Stanford EE274: Data Compression I 2023 I Lecture 10 - LZ and Universal Compression

18 Apr 2024 (12 months ago)

LZ77 Compression Algorithm

LZ77 is a lossless data compression algorithm that achieves optimal results for any stationary source without prior knowledge of the source distribution.
LZ77 works by dividing an input sequence into three streams: unmatched literals, match length, and match offset.
LZ77 can efficiently encode short matches that occur far apart, saving bits compared to encoding the individual characters.
LZ77 uses a sliding window to find matches within a limited scope, rather than keeping the entire past in memory.
Match finding is the core of an LZ77 encoder, and it involves indexing past occurrences of sequences in a data structure like a hash table.
LZ77 parsing aims to find the best match to reduce literals and improve compression.
LZ77 converts a complex stationary distribution into a simpler IID distribution, allowing the use of entropy coders for efficient compression.

LZ77 Compression Techniques

The greedy approach takes the first match it finds, while the lazy approach skips short matches in the hope of finding longer ones in the future.
Increasing the minimum match length leads to more literals and fewer matches, as short matches are disallowed.
The lazy strategy outperforms the greedy strategy for any minimum match length.

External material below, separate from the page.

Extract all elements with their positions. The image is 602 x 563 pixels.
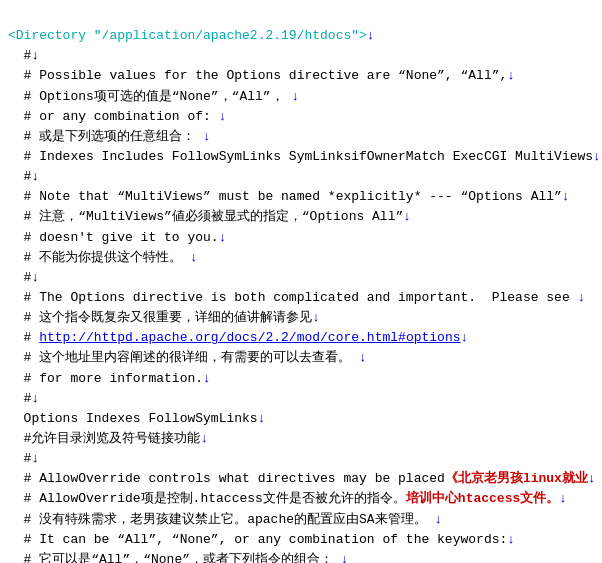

LZ77 Compressor Comparison

Modern LZ77 compressors like Zstandard outperform older ones like gzip due to better algorithms, memory usage, and implementation techniques.
LZ4 is the fastest compressor for both compression and decompression, but it provides less compression compared to other compressors.
Zstandard is a modern alternative to gzip with better compression and decompression speed, but it uses more memory.
For long-term archival purposes, compressors like XZ and bzip2 offer better compression but are slower.
Advanced techniques like context-based coding and dictionary compression can achieve even higher compression ratios but are more resource-intensive.

LZ77 Compression Considerations

Before compressing data, consider if all the data is necessary and if there are compressible parts.
Think about the data access pattern and store data accordingly, such as using cheaper cold storage for less frequently accessed data.
Lossy compression may be necessary for practical purposes, especially for data like videos.
Avoid implementing your own compressor from scratch or buying an expensive license without first understanding the application and requirements.
Understand the application, speed, memory usage, and location of compression and decompression before choosing a compressor.
Consider the command-line interface and library availability of different compressors.
The choice of compressor depends on the homogeneity of the data and the desired compression speed and ratio.
When using Zstandard, it's important to choose the right compression level and parameters for optimal performance.
Reusing the Zstandard context when compressing multiple files can speed up the process.
Dictionary compression is useful for very small files where finding good matches within the file is unlikely.
Zstandard has better compression and speed compared to gzip due to its improved Huffman coding, advanced match-finding strategies, and efficient implementation.
Before creating a custom compressor, consider if the compression gap is significant, if the data has specific characteristics that can be exploited, if it's a closed ecosystem, and if there's enough data or a strong need for it.
Creating a custom compressor involves designing, implementing, testing, and maintaining the compression format, ensuring backward compatibility, and supporting various platforms and architectures.
Domain-specific compressors can be valuable in certain scenarios, such as genomics, but they may limit interoperability.
If considering a domain-specific compressor, it's recommended to collaborate on a project to benefit from expertise and avoid fragmentation.